Aspect Orientation is a way to structure your application so that some concerns (usually cross cutting, mostly infrastructure) are handled transparently by the framework you are running on. The classic examples are logging & auditing, but I am using it for transactions, thread safety, mocking, resource cleanup, validation and more. It is a good tool to have, and it can make some things very easy to handle.*

I am writing this post because I have dealt with AoP and derivatives quite often in the recent past, and I had some minor part in building some tools which are key for  Aspect Orientation in .Net (Dynamic Proxy). The problem with AOP on the CLR is that it requires extra steps on the part of the developer to get to it.

The CLR doesn't support AOP, and considering the need ** for that, it is fairly surprising that it isn't there. Furthermore, it seems like there is no intention to add that to the CLR. This is especially problematic in light of the non-virtual by default that we have in most CLR languages.

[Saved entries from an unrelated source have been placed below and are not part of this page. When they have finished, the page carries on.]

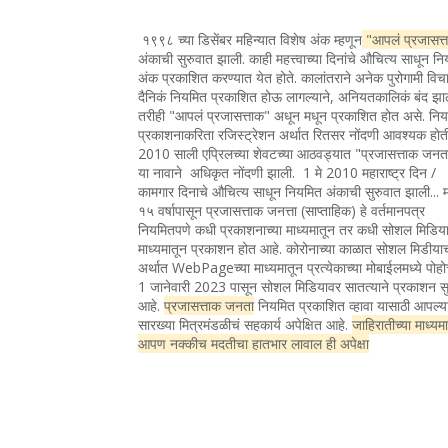
१९९८ च्या डिसेंबर महिन्यात विशेष अंक म्हणून
"आपलं प्रजासत्
अंकाची सुरुवात झाली. काही महत्त्वाच्या दिनांचे औचित्य साधून न
अंक प्रकाशित करण्यात येत होते. कालांतराने अनेक पुरोगामी विचा
दैनिकं नियमित प्रकाशित होऊ लागल्याने, अनियतकालिकं बंद झा
तरीही "आपलं प्रजासत्ताक" अधून मधून प्रकाशित होत असे. नि
प्रकाशनाकरिता रजिस्ट्रेशन अर्थात रितसर नोंदणी आवश्यक होत
2010 साली एप्रिलच्या शेवटच्या आठवड्यात "प्रजासत्ताक जन
या नावाने अधिकृत नोंदणी झाली. 1 मे 2010 महाराष्ट्र दिन /
कामगार दिनाचे औचित्य साधून नियमित अंकाची सुरुवात झाली... 
१५ वर्षापासून प्रजासत्ताक जनत्ता (साप्ताहिक) हे वर्तमानपत्र
नियमितपणे कधी प्रकाशनाच्या माध्यमातून तर कधी सोशल मिडिया
माध्यमातून प्रकाशन होत आहे. कोरोनाच्या काळात सोशल मिडीया
अर्थात WebPageच्या माध्यमातून प्रत्येकाच्या मोबाईलमध्ये पोह
1 जानेवारी 2023 पासून सोशल मिडियावर सातत्याने प्रकाशन सु
आहे.
प्रजासत्ताक जनता
नियमित प्रकाशित व्हावा यासाठी आपल्य
सारख्या मित्रमंडळीचं सहकार्य अपेक्षित आहे.
जाहिरातीच्या माध्यम
आपण नक्कीच मदतीचा हातभार लावाल ही अपेक्षा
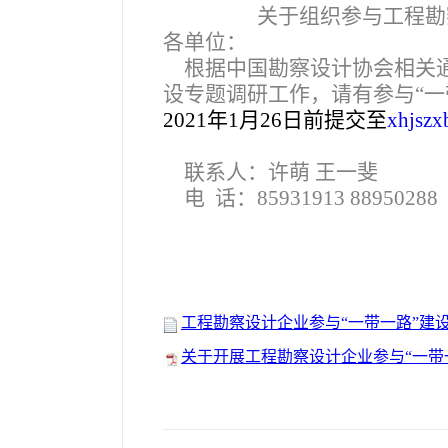
关于组织参与工程勘
各单位：
根据中国勘察设计协会相关
设专题调研工作，请有参与“一
2021年1月26日前提交至
xhjsz
联系人：许萌 王一斐
电 话：85931913 88950288
工程勘察设计企业参与“一带一路”建设专
关于开展工程勘察设计企业参与“一带一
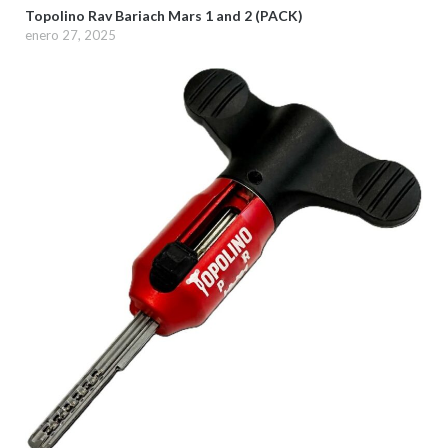
Topolino Rav Bariach Mars 1 and 2 (PACK)
enero 27, 2025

Since the platform doesn't give us AOP out of the box, we are left with hacks & half measures. Dynamic Proxy, the Policy Injection Block, partial methods and the like are all things that have been built because AOP is the correct answer to a certain class of problems. Considering that two of those are coming from Microsoft, I would like to see this being turned into giving us true AOP capabilities baked into the platforms.

There are 7 overall approaches to AOP in .Net, all of them has some serious limitations, and the ones that do give me what I would consider true AOP require that I would use the profiling / debugging API (special launcher, COM API, complex) or do IL re-weaving, which is simply hard & unproductive.  I am doing some work on Dynamic Proxy, and I can tell you up front that trying to workaround some of the issues there is very hard. That should be a service offered by the platform, not something that I would need to supply.

Nitpicker corner:

* Nevertheless, Aspect Orientation is not a Silver Bullet.

** You might not feel the need in your application, but I do. Rhino Mocks is entirely built on the idea of method interception, which is a core part of what AOP needs.